Although research has established that anticoagulation is generally associated with better outcomes in hospitalized COVID-19 patients, how much to administer has continued to be debated throughout the pandemic.
Venous thromboembolism (VTE) has been a leading complication of COVID-19, and from the earliest days of the outbreak, clinicians had to decide between prophylactic- and treatment-dose anticoagulation for VTE.
A recent study from the University of Utah and the University of Michigan researchers points out that it remains unclear how hospitals have managed VTE prevention and the effect of prevention strategies on mortality.
The study team sought to characterize frequency, variation across hospitals, and change over time in VTE prophylaxis and treatment-dose anticoagulation in patients hospitalized for COVID-19. Also assessed was the association of anticoagulation strategies with in-hospital and 60-day mortality. Their results were published in JAMA Network Open.
The best way to use anticoagulation with COVID-19 inpatients has troubled clinicians from the first novel coronavirus cases, however.
“Early publications of high VTE rates likely influenced clinical practice related to VTE prophylactic- and treatment-dose anticoagulation,” the authors write. “First, there has been a concerted emphasis on VTE prophylaxis for hospitalized patients with COVID-19. Second, many experts have advocated for escalating doses of prophylactic anticoagulation for some patients hospitalized with COVID-19.”
Research suggesting lower mortality rates with anticoagulation made the debates even more critical, according to the report, which adds, “Given these findings, we sought to better understand variation in anticoagulation practices for patients hospitalized with COVID and the relationship of anticoagulation strategies with in-hospital and 60-day mortality.”

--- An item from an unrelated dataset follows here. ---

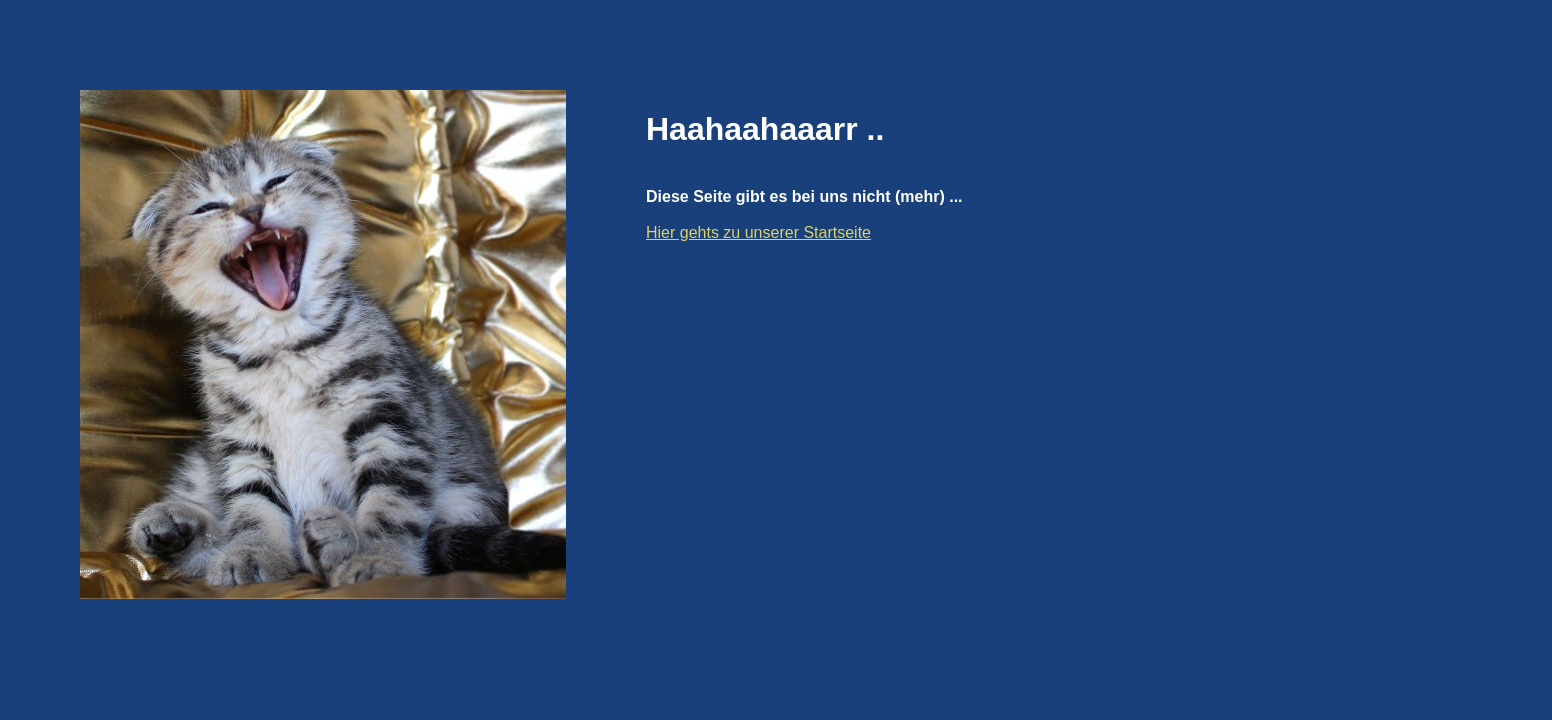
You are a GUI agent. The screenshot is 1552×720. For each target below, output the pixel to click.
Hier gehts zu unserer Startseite (758, 232)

The cohort study, which focused on adults hospitalized between March 7, 2020, and June 17, 2020, used a pseudorandom sample from 30 Michigan hospitals participating in a collaborative quality initiative. Researchers analyzed nonadherence to VTE prophylaxis—defined as missing 2 or more days of VTE prophylaxis and receipt of treatment-dose or prophylactic-dose anticoagulants versus no anticoagulation during hospitalization.
Participants were 1,351 patients with COVID-19; their median age was 64 years, slightly more than half were men and about half were Black. The authors advise that only 18 (1.3%) had a confirmed VTE, and 219 (16.2%) received treatment-dose anticoagulation.
Results indicate that use of treatment-dose anticoagulation without imaging ranged from 0% to 29% across hospitals and increased over time (adjusted odds ratio [aOR], 1.46; 95% CI, 1.31-1.61 per week).
Of 1,127 patients who ever received anticoagulation, about a third, 34.8%, missed 2 or more days of prophylaxis, according to the report, which notes that missed prophylaxis varied from 11% to 61% across hospitals and dropped over time (aOR, 0.89; 95% CI, 0.82-0.97 per week).
The authors found that VTE nonadherence was associated with higher 60-day (adjusted hazard ratio [aHR], 1.31; 95% CI, 1.03-1.67) but not in-hospital mortality (aHR, 0.97; 95% CI, 0.91-1.03).
Furthermore, researchers point out, receiving any dose of anticoagulation versus no anticoagulation was associated with lower in-hospital mortality (only prophylactic dose: aHR, 0.36; 95% CI, 0.26-0.52; any treatment dose: aHR, 0.38; 95% CI, 0.25-0.58), although only the prophylactic dose of anticoagulation appeared to lower mortality at 60 days (prophylactic dose: aHR, 0.71; 95% CI, 0.51-0.90; treatment dose: aHR, 0.92; 95% CI, 0.63-1.35).
“This large, multicenter cohort of patients hospitalized with COVID-19, found evidence of rapid dissemination and implementation of anticoagulation strategies, including use of treatment-dose anticoagulation,” researchers conclude. “As only prophylactic-dose anticoagulation was associated with lower 60-day mortality, prophylactic dosing strategies may be optimal for patients hospitalized with COVID-19.”